Given a computer program generating the Mandelbrot Set - using this one for example, which uses a module called mandel.js - what would be the pseudocode to find the complex coordinates, capable of creating a highlighted point representing the tangent where that co-prime's bulb connects, from two entered p and q values?
Refer to the passage here and the accompanying equation beginning C p/q = ...
So far I have tried:
part1 = (E^(2.0 * PI * i * (p div q))) div 2.0 part2 = 1.0 - (E^(2.0 * PI * i * (p div q))) div 2.0
Where p and q are co-primes, PI and E are the expected constants, and i is set to 1 or -1 (not sure of the correct handling of i in this context).

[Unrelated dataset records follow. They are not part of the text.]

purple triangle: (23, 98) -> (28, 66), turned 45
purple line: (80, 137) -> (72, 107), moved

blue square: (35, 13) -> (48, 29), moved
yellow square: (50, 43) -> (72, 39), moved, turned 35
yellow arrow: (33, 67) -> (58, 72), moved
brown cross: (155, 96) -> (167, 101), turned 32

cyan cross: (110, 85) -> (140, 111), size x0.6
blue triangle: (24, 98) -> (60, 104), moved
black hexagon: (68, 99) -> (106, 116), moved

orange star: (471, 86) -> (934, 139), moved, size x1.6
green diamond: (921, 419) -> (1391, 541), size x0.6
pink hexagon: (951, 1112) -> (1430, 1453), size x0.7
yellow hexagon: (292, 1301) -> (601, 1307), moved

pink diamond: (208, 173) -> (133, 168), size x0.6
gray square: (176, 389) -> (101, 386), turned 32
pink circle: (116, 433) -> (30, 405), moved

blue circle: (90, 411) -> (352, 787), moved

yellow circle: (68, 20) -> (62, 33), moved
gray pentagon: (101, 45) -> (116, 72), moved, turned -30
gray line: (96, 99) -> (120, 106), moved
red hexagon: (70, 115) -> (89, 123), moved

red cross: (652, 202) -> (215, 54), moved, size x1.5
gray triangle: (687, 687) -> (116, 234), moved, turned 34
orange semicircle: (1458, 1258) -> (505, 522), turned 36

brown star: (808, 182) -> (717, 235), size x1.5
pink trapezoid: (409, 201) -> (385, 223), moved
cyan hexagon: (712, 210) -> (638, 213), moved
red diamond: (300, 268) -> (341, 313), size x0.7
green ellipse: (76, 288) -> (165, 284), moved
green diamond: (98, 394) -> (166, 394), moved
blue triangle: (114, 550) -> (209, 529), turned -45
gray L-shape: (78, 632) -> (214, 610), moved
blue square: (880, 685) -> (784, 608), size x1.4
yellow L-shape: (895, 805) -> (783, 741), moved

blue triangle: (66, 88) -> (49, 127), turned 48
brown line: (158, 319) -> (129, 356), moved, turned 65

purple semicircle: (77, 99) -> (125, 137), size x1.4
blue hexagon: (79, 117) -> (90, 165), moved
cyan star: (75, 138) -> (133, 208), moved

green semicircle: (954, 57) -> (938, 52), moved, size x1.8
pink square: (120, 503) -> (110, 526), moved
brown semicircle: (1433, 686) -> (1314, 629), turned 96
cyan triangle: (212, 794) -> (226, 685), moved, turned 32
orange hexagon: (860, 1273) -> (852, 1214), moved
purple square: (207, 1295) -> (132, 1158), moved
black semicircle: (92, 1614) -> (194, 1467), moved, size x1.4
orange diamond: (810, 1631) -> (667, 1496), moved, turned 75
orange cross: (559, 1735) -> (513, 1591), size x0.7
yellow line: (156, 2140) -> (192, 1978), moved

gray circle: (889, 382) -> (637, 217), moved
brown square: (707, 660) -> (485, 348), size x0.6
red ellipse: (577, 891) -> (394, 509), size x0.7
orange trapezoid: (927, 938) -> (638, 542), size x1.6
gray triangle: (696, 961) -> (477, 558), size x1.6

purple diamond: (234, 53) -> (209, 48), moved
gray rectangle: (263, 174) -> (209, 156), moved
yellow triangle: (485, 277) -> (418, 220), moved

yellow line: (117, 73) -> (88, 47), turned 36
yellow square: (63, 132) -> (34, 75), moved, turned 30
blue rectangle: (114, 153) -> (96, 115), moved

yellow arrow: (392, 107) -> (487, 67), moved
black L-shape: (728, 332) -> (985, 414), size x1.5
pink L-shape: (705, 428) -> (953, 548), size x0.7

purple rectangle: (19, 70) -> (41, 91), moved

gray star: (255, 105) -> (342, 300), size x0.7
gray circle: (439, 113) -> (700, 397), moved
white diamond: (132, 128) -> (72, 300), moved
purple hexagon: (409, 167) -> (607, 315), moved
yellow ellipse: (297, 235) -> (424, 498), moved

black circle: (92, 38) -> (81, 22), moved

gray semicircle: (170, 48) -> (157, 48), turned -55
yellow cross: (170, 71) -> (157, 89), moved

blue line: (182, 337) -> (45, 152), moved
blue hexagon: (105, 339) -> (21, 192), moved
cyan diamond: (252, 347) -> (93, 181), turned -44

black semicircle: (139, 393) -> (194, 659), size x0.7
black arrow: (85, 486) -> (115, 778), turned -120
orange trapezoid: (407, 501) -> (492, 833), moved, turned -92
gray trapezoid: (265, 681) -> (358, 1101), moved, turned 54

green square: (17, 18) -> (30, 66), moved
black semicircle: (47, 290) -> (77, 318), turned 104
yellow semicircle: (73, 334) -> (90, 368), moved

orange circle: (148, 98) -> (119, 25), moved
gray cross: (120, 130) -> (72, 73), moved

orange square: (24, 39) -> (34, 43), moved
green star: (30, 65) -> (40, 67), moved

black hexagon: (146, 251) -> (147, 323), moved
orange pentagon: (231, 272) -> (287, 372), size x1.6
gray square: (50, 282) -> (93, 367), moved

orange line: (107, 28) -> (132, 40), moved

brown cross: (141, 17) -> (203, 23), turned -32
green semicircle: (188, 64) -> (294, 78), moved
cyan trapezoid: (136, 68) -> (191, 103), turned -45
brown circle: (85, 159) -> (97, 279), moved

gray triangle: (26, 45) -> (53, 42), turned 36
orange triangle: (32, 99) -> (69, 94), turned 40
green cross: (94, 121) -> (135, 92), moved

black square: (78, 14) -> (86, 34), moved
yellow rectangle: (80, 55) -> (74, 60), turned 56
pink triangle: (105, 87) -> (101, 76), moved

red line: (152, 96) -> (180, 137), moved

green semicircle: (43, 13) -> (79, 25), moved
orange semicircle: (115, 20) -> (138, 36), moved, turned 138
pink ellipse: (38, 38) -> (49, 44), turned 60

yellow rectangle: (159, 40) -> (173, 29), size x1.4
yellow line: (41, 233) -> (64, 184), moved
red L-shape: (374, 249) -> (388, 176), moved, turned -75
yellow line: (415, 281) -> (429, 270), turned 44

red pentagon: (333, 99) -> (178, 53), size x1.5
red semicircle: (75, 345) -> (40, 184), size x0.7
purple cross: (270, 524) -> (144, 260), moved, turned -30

This simply tries to solve two parts of the equation given p and q, and does not seem to work. I am having trouble (1) programmatically translating the fundamental equation to code, and (2) conceptually relating the resulting parameter solution set for co-primes given p and q in the equation referenced, which I don't fully understand, to the complex plane as the standard screen geometry x,y pixel-painting used in the program, which I can understand.
SOLUTION:
Thanks to Jim's helpfulness, here is the pseudocode I came up with and tested in a working fork of the M-set program mentioned:
1 epower = ((p * 2 * PI)/q) 2 expr = CPLX(COS(epower),SIN(epower)) 3 divBy = CPLX(2,0) 4 subFrom = CPLX(1,0) 5 term1 = CPLX.divide(expr,divBy) 6 term2 = CPLX.subtract(subFrom,term1) 7 result = CPLX.multiply(term1,term2) 8 x = result.real 9 y = result.imag
Line 1 is the complex power of e in the equation. Line 2 required a bit of research - it is apparently an application of de Moivre's formula. I imported and stitched together a custom complex number object from two examples I found on the web. This library is indicated as CPLX. It's constructor takes two parts, a real and imaginary, to create a complex variable. It then supports the basic operations. Lines 3 and 4 are just real numbers turned into complex number form to support the operations in lines 5, 6, 7. Lines 8 and 9 return the resulting complex number parts, which can be translated into the screen geometry of the M-set display.